One of the Lord family owners, a wealthy Chesterfield miller (after which family Lordsmill Street, Chesterfield was named) was robbed by a masked highwayman. He suspected his own coachman of having been the robber, but his other staff supported his alibi that he had been in the house at the time of the crime. Nevertheless, Lord had him tried, convicted and hanged. Before his execution the coachman laid a curse on the family and predicted “disaster upon disaster would follow”.
Shortly before 1893 the family sold the estate and at that time a distant cousin Rev.
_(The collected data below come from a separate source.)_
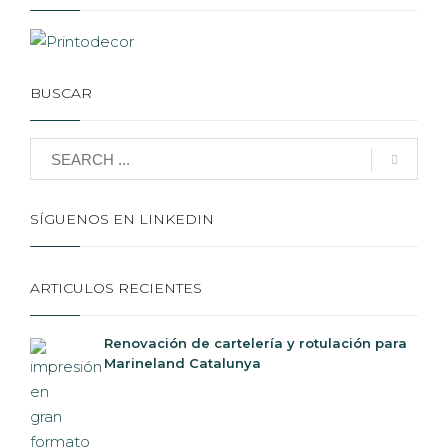
BUSCAR
SÍGUENOS EN LINKEDIN
ARTICULOS RECIENTES
Renovación de cartelería y rotulación para
Marineland Catalunya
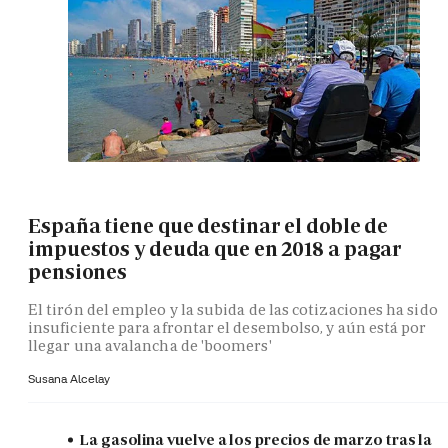
España tiene que destinar el doble de
impuestos y deuda que en 2018 a pagar
pensiones
El tirón del empleo y la subida de las cotizaciones ha sido
insuficiente para afrontar el desembolso, y aún está por
llegar una avalancha de 'boomers'
Susana Alcelay
La gasolina vuelve a los precios de marzo tras la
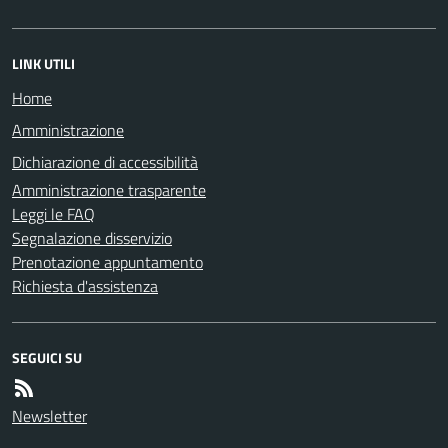
LINK UTILI
Home
Amministrazione
Dichiarazione di accessibilità
Amministrazione trasparente
Leggi le FAQ
Segnalazione disservizio
Prenotazione appuntamento
Richiesta d'assistenza
SEGUICI SU
Newsletter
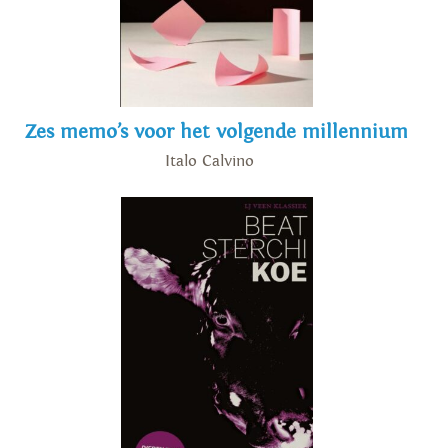
Zes memo’s voor het volgende millennium
Italo Calvino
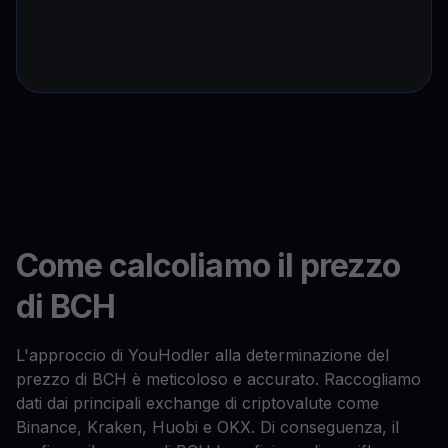
Come calcoliamo il prezzo
di BCH
L'approccio di YouHodler alla determinazione del
prezzo di BCH è meticoloso e accurato. Raccogliamo
dati dai principali exchange di criptovalute come
Binance, Kraken, Huobi e OKX. Di conseguenza, il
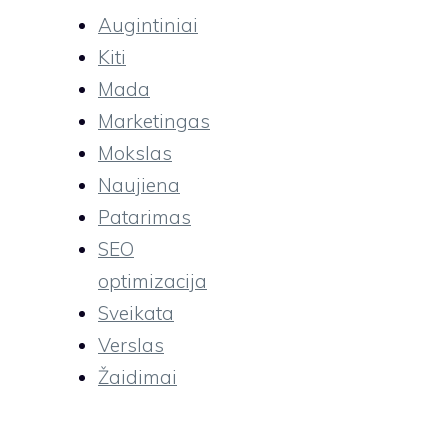
Augintiniai
Kiti
Mada
Marketingas
Mokslas
Naujiena
Patarimas
SEO
optimizacija
Sveikata
Verslas
Žaidimai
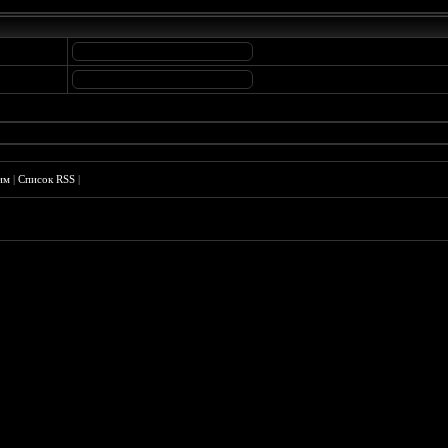
им
|
Список RSS
|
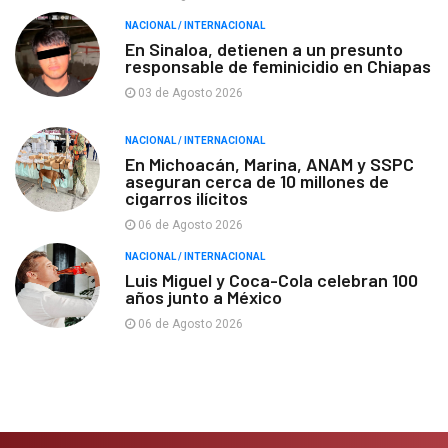
NACIONAL / INTERNACIONAL
En Sinaloa, detienen a un presunto
responsable de feminicidio en Chiapas
03 de Agosto 2026
NACIONAL / INTERNACIONAL
En Michoacán, Marina, ANAM y SSPC
aseguran cerca de 10 millones de
cigarros ilícitos
06 de Agosto 2026
NACIONAL / INTERNACIONAL
Luis Miguel y Coca-Cola celebran 100
años junto a México
06 de Agosto 2026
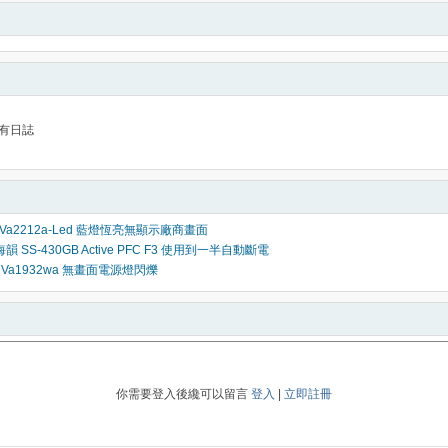
有日誌
ic Va2212a-Led 藍燈恆亮無顯示廠商畫面
韻 SS-430GB Active PFC F3 使用到一半自動斷電
ic Va1932wa 無畫面電源燈閃爍
你需要登入後纔可以留言
登入
|
立即註冊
Henry Gladwin Jebb, descended in the female line from Major-General Henry Gladwin (d.1791), purchased ten Gladwin family portraits formerly hanging in Tupton Hall, including one of Thomas Gladwin dated 1672, and some family silver-plate also dated 1672.
In 1929 Derbyshire Education Committee purchased Tupton Hall and its 52-acre park. In 1938 the house was destroyed in a fire, soon after an ornamental plaster ceiling by Robert Adam was refurbished, and the remains were demolished soon after. Modern school buildings were then built on the site nothing to be seen when I attending Tupton Hall Grammar.